I thought of the odd glance he’d given the little girl in the cafe by Dam Square last night, and felt ill. “Okay. That’s leverage. I can force his hand.”
“And then,” Mila said, “you can cut it off.”
40
Howell studied the video feed in the security center at the Rotterdam train station. There. The cameras caught the man he’d seen on the port coverage that looked like Sam Capra. The blond-haired pixie in the huge sunglasses walking a few steps in front of him.
“The train they’re boarding?” he said.
“That was the 10:15 service to Amsterdam,” August said, checking a train itinerary.
“I want every record of a pair of tickets bought together on a credit card.”
“They could have paid cash, or used a prepaid ticket,” August said.
“Or they could have made a mistake,” Howell said.
Ten minutes later Howell had a name, en route to Amsterdam. Most people traveling on the 10:15 service already had their tickets; but one pair, in car five, were charged to a credit card belonging to a woman named Fernanda Gatil.
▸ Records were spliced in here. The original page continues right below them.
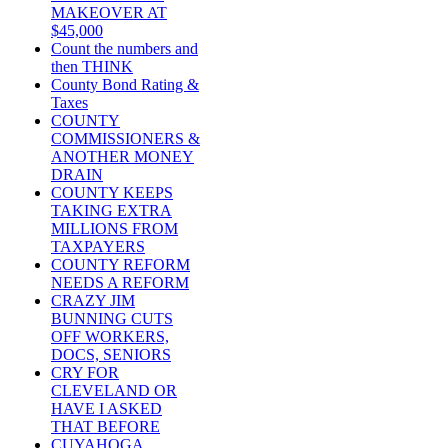
MAKEOVER AT
$45,000
Count the numbers and
then THINK
County Bond Rating &
Taxes
COUNTY
COMMISSIONERS &
ANOTHER MONEY
DRAIN
COUNTY KEEPS
TAKING EXTRA
MILLIONS FROM
TAXPAYERS
COUNTY REFORM
NEEDS A REFORM
CRAZY JIM
BUNNING CUTS
OFF WORKERS,
DOCS, SENIORS
CRY FOR
CLEVELAND OR
HAVE I ASKED
THAT BEFORE
CUYAHOGA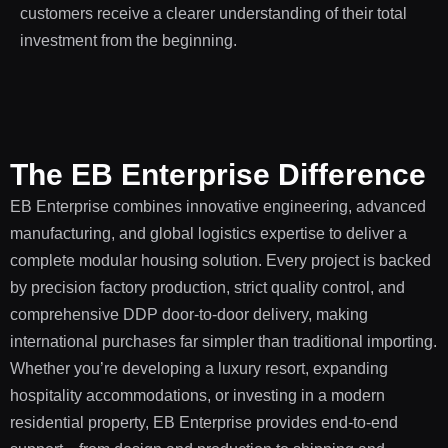
customers receive a clearer understanding of their total
investment from the beginning.
The EB Enterprise Difference
EB Enterprise combines innovative engineering, advanced
manufacturing, and global logistics expertise to deliver a
complete modular housing solution. Every project is backed
by precision factory production, strict quality control, and
comprehensive DDP door-to-door delivery, making
international purchases far simpler than traditional importing.
Whether you’re developing a luxury resort, expanding
hospitality accommodations, or investing in a modern
residential property, EB Enterprise provides end-to-end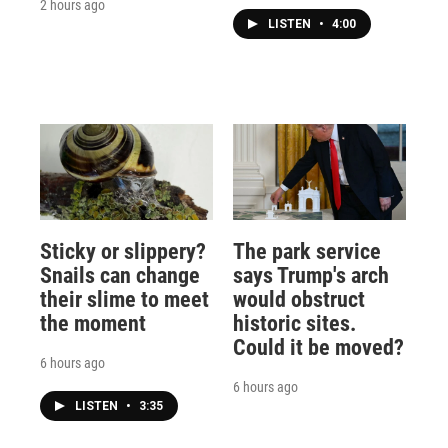
2 hours ago
LISTEN
•
4:00
Sticky or slippery?
The park service
Snails can change
says Trump's arch
their slime to meet
would obstruct
the moment
historic sites.
Could it be moved?
6 hours ago
6 hours ago
LISTEN
•
3:35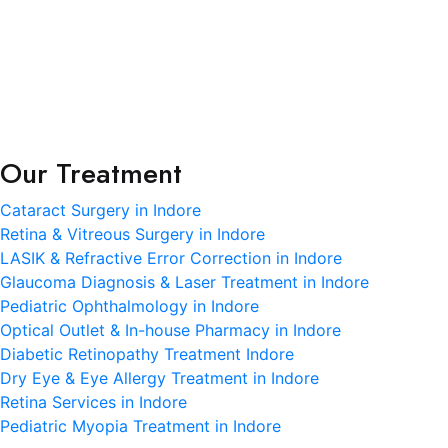
Terms and Condition
Privacy Policy
Refund and Condition
Our Treatment
Cataract Surgery in Indore
Retina & Vitreous Surgery in Indore
LASIK & Refractive Error Correction in Indore
Glaucoma Diagnosis & Laser Treatment in Indore
Pediatric Ophthalmology in Indore
Optical Outlet & In-house Pharmacy in Indore
Diabetic Retinopathy Treatment Indore
Dry Eye & Eye Allergy Treatment in Indore
Retina Services in Indore
Pediatric Myopia Treatment in Indore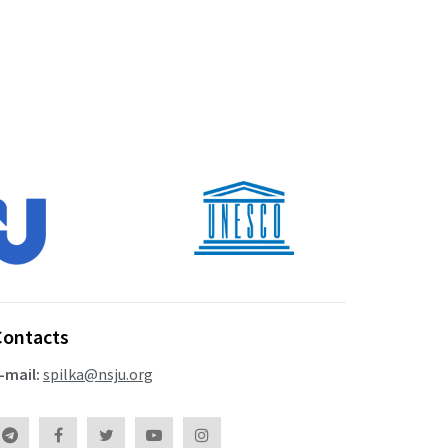
Contacts
-mail:
spilka@nsju.org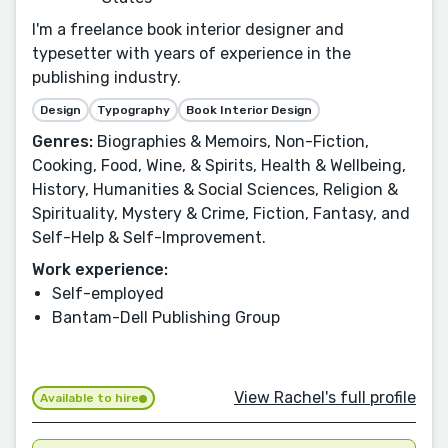
I'm a freelance book interior designer and
typesetter with years of experience in the
publishing industry.
Design
Typography
Book Interior Design
Genres:
Biographies & Memoirs, Non-Fiction,
Cooking, Food, Wine, & Spirits, Health & Wellbeing,
History, Humanities & Social Sciences, Religion &
Spirituality, Mystery & Crime, Fiction, Fantasy, and
Self-Help & Self-Improvement.
Work experience:
Self-employed
Bantam-Dell Publishing Group
View Rachel's full profile
Available to hire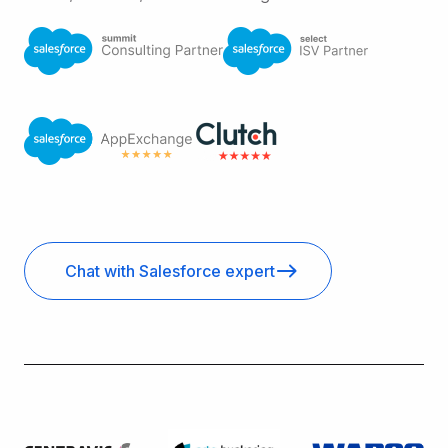
Chat with Salesforce expert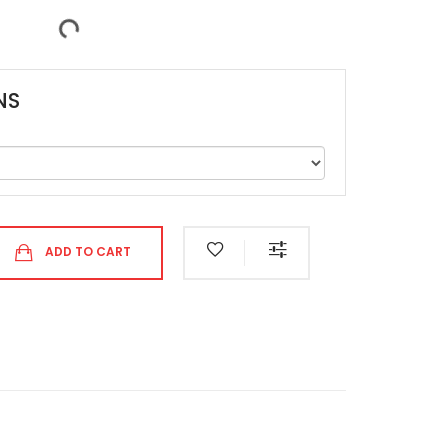
NS
ADD TO CART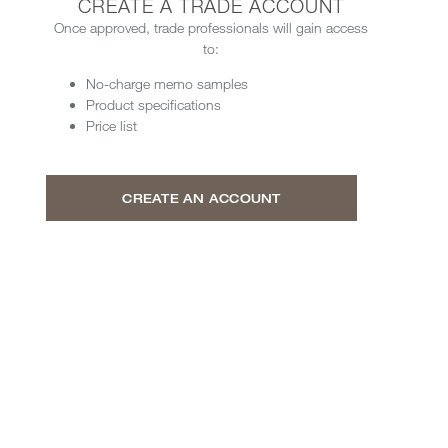
CREATE A TRADE ACCOUNT
Once approved, trade professionals will gain access
to:
No-charge memo samples
Product specifications
Price list
CREATE AN ACCOUNT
He called the CIA office in Amsterdam and gave them the name, requested a full workup on Fernanda Gatil, told them to put her name out on the wire to the Dutch border stations. He wanted to know where she worked, where she lived, every detail of her life. He wanted photo enhancement on the images pulled from the train station security cameras; he wanted to know who this woman was and why she was traveling with a man he felt reasonably sure was Sam Capra.
41
Ten after noon.
Nic the scumbag was late. I sat outside the Pelikaan, on the south side of the canal, sipping a half-pint of Heineken. The sunlight shimmered on the water.
I wondered, for the first time, who the Turk was that Zaid had hired. A soldier of fortune? An actual smuggler? Someone, like me, with his own personal vendetta against the scarred man? Bahjat Zaid was a panicked father who hadn’t put his entire trust into Mila or her secret employers. After I calmed down a bit on the way to this meeting, I could not blame him. I didn’t know if my child was dead or alive, either.
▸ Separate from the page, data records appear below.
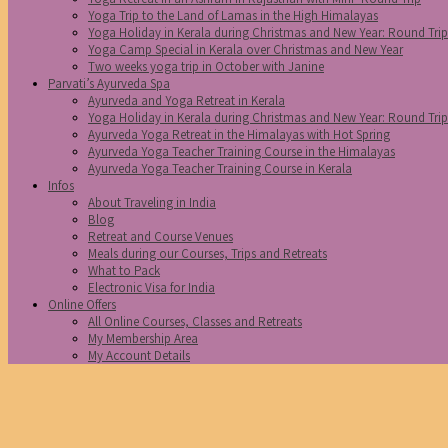
Yoga Trip to the Land of Lamas in the High Himalayas
Yoga Holiday in Kerala during Christmas and New Year: Round Tri
Yoga Camp Special in Kerala over Christmas and New Year
Two weeks yoga trip in October with Janine
Parvati’s Ayurveda Spa
Ayurveda and Yoga Retreat in Kerala
Yoga Holiday in Kerala during Christmas and New Year: Round Tri
Ayurveda Yoga Retreat in the Himalayas with Hot Spring
Ayurveda Yoga Teacher Training Course in the Himalayas
Ayurveda Yoga Teacher Training Course in Kerala
Infos
About Traveling in India
Blog
Retreat and Course Venues
Meals during our Courses, Trips and Retreats
What to Pack
Electronic Visa for India
Online Offers
All Online Courses, Classes and Retreats
My Membership Area
My Account Details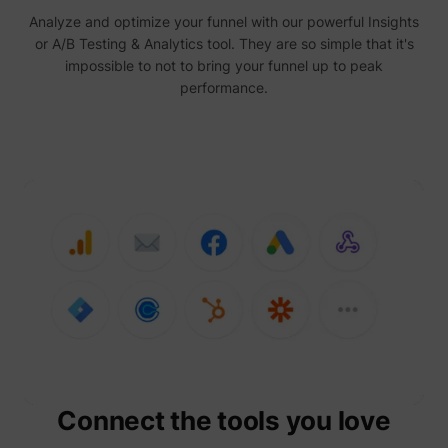
Analyze and optimize your funnel with our powerful Insights
or A/B Testing & Analytics tool. They are so simple that it's
impossible to not to bring your funnel up to peak
performance.
Connect the tools you love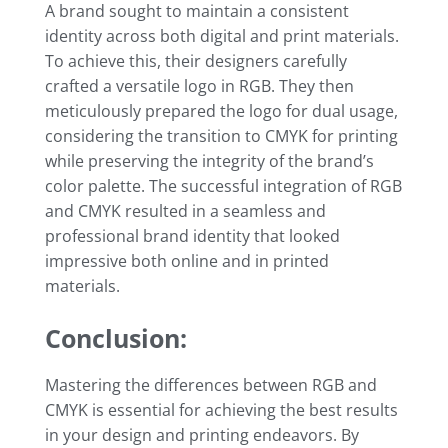
A brand sought to maintain a consistent
identity across both digital and print materials.
To achieve this, their designers carefully
crafted a versatile logo in RGB. They then
meticulously prepared the logo for dual usage,
considering the transition to CMYK for printing
while preserving the integrity of the brand’s
color palette. The successful integration of RGB
and CMYK resulted in a seamless and
professional brand identity that looked
impressive both online and in printed
materials.
Conclusion:
Mastering the differences between RGB and
CMYK is essential for achieving the best results
in your design and printing endeavors. By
I was getting closer to the truth and to Lucy. I knew it. This was the most important meeting of my life. I tried not to sweat. I tried not to think too much. Just play the right note and I’d be in.
Nic worked his way through the strolling Saturday crowds. He gave everything and everyone a disdainful glare. He did not look happy.
He sat across from me. In the daylight he looked pasty, robbed of sleep. I wondered if he’d figured out he’d had an intruder in his room, parsing his hideous secrets. But probably none of them had slept well last night after learning of the Turk’s attempt to infiltrate them.
“Hello,” I said. I absolutely had to keep the contempt from my voice. I know what you are.
“I’m having a very bad day,” he said. The waiter stopped by the table; Nic ordered a Coke. The waiter brought it and vanished. No one sat near us.
“So. This Turk compromised your route?”
“It was all bluff,” Nic said. “The Turk was a liar.”